Spaces:

openpecha
/

bec-dot.orc-api

Sleeping

File size: 5,818 Bytes

import os
import sys
import re
import torch
import gradio as gr
from PIL import Image
from huggingface_hub import snapshot_download
from transformers import AutoModelForCausalLM, AutoProcessor
from qwen_vl_utils import process_vision_info

MODEL_ID = "rednote-hilab/dots.ocr"
MODEL_DIR = os.path.join(os.path.dirname(__file__), "model_weights")

DEFAULT_PROMPT = "Extract the text content from this image."


def patch_configuration_dots(model_path: str) -> None:
    """Patch configuration_dots.py to fix the video_processor TypeError.

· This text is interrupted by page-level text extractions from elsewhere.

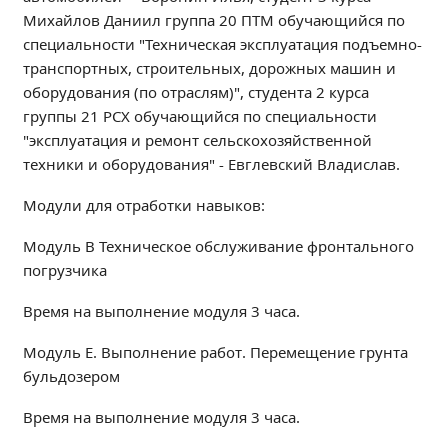
Михайлов Даниил группа 20 ПТМ обучающийся по
Образование
специальности "Техническая эксплуатация подъемно-
Образовательные стандарты и требования
транспортных, строительных, дорожных машин и
Руководство
оборудования (по отраслям)", студента 2 курса
Педагогический состав
группы 21 РСХ обучающийся по специальности
Материально-техническое обеспечение и
"эксплуатация и ремонт сельскохозяйственной
оснащенность образовательного процесса.
техники и оборудования" - Евглевский Владислав.
Доступная среда
Модули для отработки навыков:
Стипендии и меры поддержки обучающихся
Платные образовательные услуги
Модуль В Техническое обслуживание фронтального
Финансово-хозяйственная деятельность
погрузчика
Вакантные места для приёма (перевода)
Время на выполнение модуля 3 часа.
Международное сотрудничество
Организация питания в образовательной
Модуль Е. Выполнение работ. Перемещение грунта
организации
бульдозером
Время на выполнение модуля 3 часа.
УЧЕБНАЯ РАБОТА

    Recent transformers versions require DotsVLProcessor to explicitly
    declare `attributes` and accept `video_processor=None`.
    See: https://huggingface.co/rednote-hilab/dots.ocr/discussions/38
    """
    config_path = os.path.join(model_path, "configuration_dots.py")
    if not os.path.exists(config_path):
        return

    with open(config_path, "r", encoding="utf-8") as f:
        source = f.read()

    patched = source

    # Force processor mixin to treat dots.ocr as image+tokenizer only.
    # This avoids newer transformers requiring BaseVideoProcessor.
    if 'attributes = ["image_processor", "tokenizer"]' not in patched:
        patched = re.sub(
            r"(class\s+DotsVLProcessor\(Qwen2_5_VLProcessor\):\n)",
            r'\1    attributes = ["image_processor", "tokenizer"]\n',
            patched,
            count=1,
        )

    # Handle both older and newer remote class signatures.
    patched = patched.replace(
        "def __init__(self, image_processor=None, tokenizer=None, chat_template=None, **kwargs):",
        "def __init__(self, image_processor=None, tokenizer=None, video_processor=None, chat_template=None, **kwargs):",
    )

    if patched == source:
        print("No dots.ocr processor patch changes were required.")
        return

    with open(config_path, "w", encoding="utf-8") as f:
        f.write(patched)


def load_model():
    print(f"Downloading {MODEL_ID} ...")
    model_path = snapshot_download(
        repo_id=MODEL_ID,
        local_dir=MODEL_DIR,
    )

    patch_configuration_dots(model_path)
    sys.path.insert(0, model_path)

    # Try flash_attention_2 first, fall back to eager for compatibility.
    attn_impl = "flash_attention_2"
    try:
        import flash_attn  # noqa: F401
    except ImportError:
        attn_impl = "eager"

    print(f"Loading model with attn_implementation={attn_impl} ...")
    model = AutoModelForCausalLM.from_pretrained(
        model_path,
        attn_implementation=attn_impl,
        dtype=torch.bfloat16,
        device_map="auto",
        trust_remote_code=True,
    )

    processor = AutoProcessor.from_pretrained(
        model_path,
        trust_remote_code=True,
        use_fast=False,
    )

    return model, processor


MODEL, PROCESSOR = load_model()
DEVICE = "cuda" if torch.cuda.is_available() else "cpu"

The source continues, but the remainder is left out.